• [Exercise prompt]:
Would you write out the entries below word for word, omitting the pictures?

(Beginning of Extracted records)

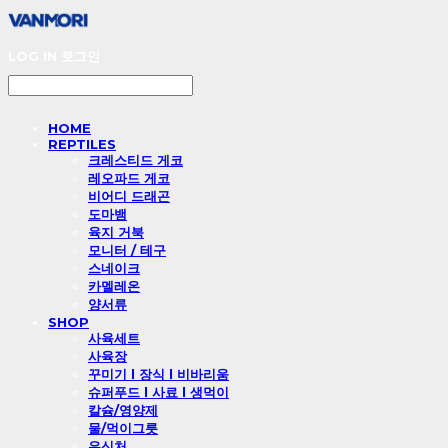
LOG IN
로그인
HOME
REPTILES
크레스티드 게코
레오파드 게코
비어디 드래곤
도마뱀
육지 거북
모니터 / 테구
스네이크
카멜레온
양서류
SHOP
사육세트
사육장
꾸미기 l 장식 l 비바리움
슈퍼푸드 l 사료 l 생먹이
칼슘/영양제
물/먹이그릇
은신처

(End of Extracted records)

• [Expected answer]:
LOG IN
로그인
HOME
REPTILES
크레스티드 게코
레오파드 게코
비어디 드래곤
도마뱀
육지 거북
모니터 / 테구
스네이크
카멜레온
양서류
SHOP
사육세트
사육장
꾸미기 l 장식 l 비바리움
슈퍼푸드 l 사료 l 생먹이
칼슘/영양제
물/먹이그릇
은신처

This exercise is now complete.